A cerimônia foi conduzida pelo presidente em exercício da Casa, Guilherme Delaroli (PL). O governador Cláudio Castro (PL) não participou da solenidade por estar em viagem oficial e comunicou que encaminhará a mensagem com o plano de governo após seu retorno ao estado.
Presidente do TJ discursa e evita apresentar plano do Executivo
Terceiro na linha sucessória do governo estadual, o presidente do Tribunal de Justiça do Rio (TJ-RJ), desembargador Ricardo Couto de Castro, compareceu à abertura dos trabalhos legislativos. Sem obrigação regimental, o magistrado afirmou que sua presença teve como objetivo reforçar a “seriedade” do início do ano legislativo.
No plenário, Ricardo Couto de Castro deixou claro que não apresentaria o Plano de Governo, atribuindo a responsabilidade exclusivamente ao governador.
“Nesse instante, não falarei do plano de governo, porque, conversando com o governador eleito, Cláudio Castro, me parece mais oportuno que ele encaminhe essa mensagem a todos que estão aqui”, declarou.
Servidores protestam e quase são retirados das galerias
Durante a sessão, um grupo de servidores ocupou a galeria em frente à Mesa Diretora e entoou gritos de “recomposição”, em referência à reposição das perdas inflacionárias acumuladas nos últimos anos.

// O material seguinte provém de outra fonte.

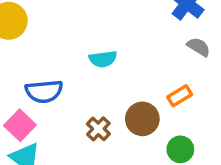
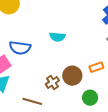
brown cross: (98, 129) -> (52, 82), moved

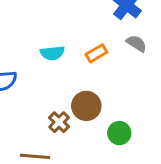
orange rectangle: (96, 67) -> (96, 53), moved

Diante das manifestações, Delaroli acionou a segurança da Casa e determinou a retirada dos servidores, sob a justificativa de que os protestos estariam prejudicando o andamento da solenidade. A decisão provocou reação imediata, com os manifestantes respondendo em coro de “vergonha!”.
Após o encerramento da transmissão oficial, o presidente em exercício recuou da decisão e autorizou a permanência dos servidores nas galerias, desde que as manifestações ocorram apenas entre as falas dos deputados, sem interrupções.
Ficou acordado que o grupo poderá acompanhar normalmente a primeira sessão ordinária do ano.